Wir sind ins Leben gesetzt, als in das Element, dem wir am meisten entsprechen, und wir sind überdies durch jahrtausendelange Anpassung diesem Leben so ähnlich geworden, daß wir, wenn wir stille halten, durch ein glückliches Mimikry von allem, was uns umgibt, kaum zu unterscheiden sind. Wir haben keinen Grund, gegen unsere Welt Mißtrauen zu haben, denn sie ist nicht gegen uns. Hat sie Schrecken, so sind es unsere Schrecken, hat sie Abgründe, so gehören diese Abgründe uns, sind Gefahren da, so müssen wir versuchen, sie zu lieben.

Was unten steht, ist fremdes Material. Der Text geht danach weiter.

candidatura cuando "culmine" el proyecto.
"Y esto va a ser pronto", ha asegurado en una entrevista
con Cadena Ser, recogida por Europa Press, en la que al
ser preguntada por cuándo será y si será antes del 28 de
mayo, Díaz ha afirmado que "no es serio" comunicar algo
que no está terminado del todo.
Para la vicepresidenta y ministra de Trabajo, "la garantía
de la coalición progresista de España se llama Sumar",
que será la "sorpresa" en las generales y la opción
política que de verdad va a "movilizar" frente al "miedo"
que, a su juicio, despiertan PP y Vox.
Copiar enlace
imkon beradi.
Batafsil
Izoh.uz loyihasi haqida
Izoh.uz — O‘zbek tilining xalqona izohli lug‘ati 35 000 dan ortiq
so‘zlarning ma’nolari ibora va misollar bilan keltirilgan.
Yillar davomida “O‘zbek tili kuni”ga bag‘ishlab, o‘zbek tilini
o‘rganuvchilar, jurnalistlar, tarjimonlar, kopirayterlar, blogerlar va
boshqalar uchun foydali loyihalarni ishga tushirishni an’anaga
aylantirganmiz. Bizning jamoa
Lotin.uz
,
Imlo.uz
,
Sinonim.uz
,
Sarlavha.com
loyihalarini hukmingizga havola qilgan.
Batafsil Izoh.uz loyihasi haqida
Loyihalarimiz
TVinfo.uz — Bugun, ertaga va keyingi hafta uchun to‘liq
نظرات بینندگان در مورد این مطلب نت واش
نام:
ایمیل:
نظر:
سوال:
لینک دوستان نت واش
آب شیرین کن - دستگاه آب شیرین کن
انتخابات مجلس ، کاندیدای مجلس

Rainer Maria Rilke; An Franz Xaver Kappus; Borgeby gård, Flädie, Schweden, am 12. August 1904


Von Ferne tönt der Glockenschlag,
Die Nacht, sie rauscht so dumpf daher.
Ich weiß nicht, was ich tuen mag;
Mein Freud´ ist aus, mein Herz ist schwer.

Die Stunden fliehn gespenstisch still,
Fern tönt der Welt Gewühl, Gebraus.
Ich weiß nicht, was ich tuen will:
Mein Herz ist schwer, mein Freud´ ist aus.

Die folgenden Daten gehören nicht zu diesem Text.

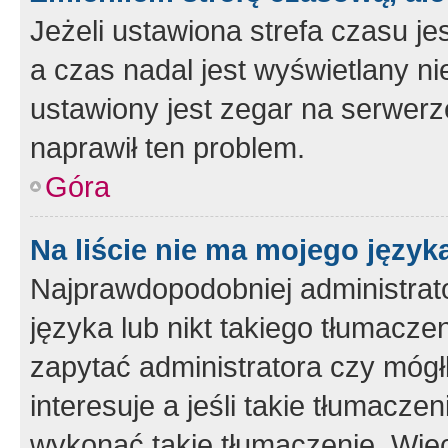
Jeżeli ustawiona strefa czasu je
a czas nadal jest wyświetlany n
ustawiony jest zegar na serwerz
naprawił ten problem.
Góra
Na liście nie ma mojego język
Najprawdopodobniej administrato
języka lub nikt takiego tłumacze
zapytać administratora czy mógł
interesuje a jeśli takie tłumacz
wykonać takie tłumaczenie. Więc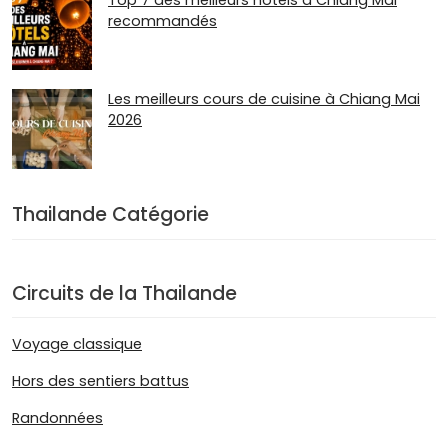
Top 7 des meilleurs hôtels à Chiang Mai
recommandés
Les meilleurs cours de cuisine à Chiang Mai
2026
Thailande Catégorie
Circuits de la Thailande
Voyage classique
Hors des sentiers battus
Randonnées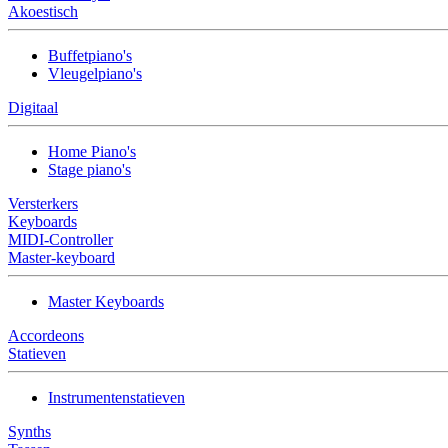
Akoestisch
Buffetpiano's
Vleugelpiano's
Digitaal
Home Piano's
Stage piano's
Versterkers
Keyboards
MIDI-Controller
Master-keyboard
Master Keyboards
Accordeons
Statieven
Instrumentenstatieven
Synths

So dumpf die Nacht, so schauervoll
Des Mondes bleiches Leichenlicht.
Ich weiß nicht, was ich tuen soll...
Wild rast der Sturm, ich hör´ ihn nicht.

Ich hab´ nicht Rast, ich hab´ nicht Ruh,
Ich wandle stumm zum Strand hinaus,
Den Wogen zu, dem Grabe zu…
Mein Herz ist schwer, mein Freud´ ist aus.

Friedrich Nietzsche


Zum Mitleiden gab die Natur vielen ein Talent, zur Mitfreude nur wenigen. [Friedrich Hebbel (1813 – 1863)]


Alle Abendwolken wandern
still hinab durchs goldne Tor.
Lächelnd tritt nun aus dem andern
die verhüllte Nacht hervor.

In den Falten ihres Kleides
komm ich zu dir, tief versteckt.
Alle Zeichen meines Leides
hat ihr Leuchten zugedeckt.

Und sie neigt sich auf dein Lager,
während sie dein Traum begrüßt.
Hab ich heimlich und mit zager
Liebe deine Hand geküsst?

Ite Liebenthal (1886 - 1941)


Sie sind so jung, so vor allem Anfang, und ich möchte Sie, so gut ich es kann, bitten, lieber Herr, Geduld zu haben gegen alles Ungelöste in Ihrem Herzen und zu versuchen, die Fragen selbst liebzuhaben wie verschlossene Stuben und wie Bücher, die in einer sehr fremden Sprache geschrieben sind.
Forschen Sie jetzt nicht nach den Antworten, die Ihnen nicht gegeben werden können, weil Sie sie nicht leben könnten. Und es handelt sich darum, alles zu leben. Leben Sie jetzt die Fragen.
Vielleicht leben Sie dann allmählich, ohne es zu merken, eines fernen Tages in die Antwort hinein.

Rainer Maria Rilke; Briefe an einen jungen Dichter; An Franz Xaver Kappus, Worpswede bei Bremen, 16. Juli 1903.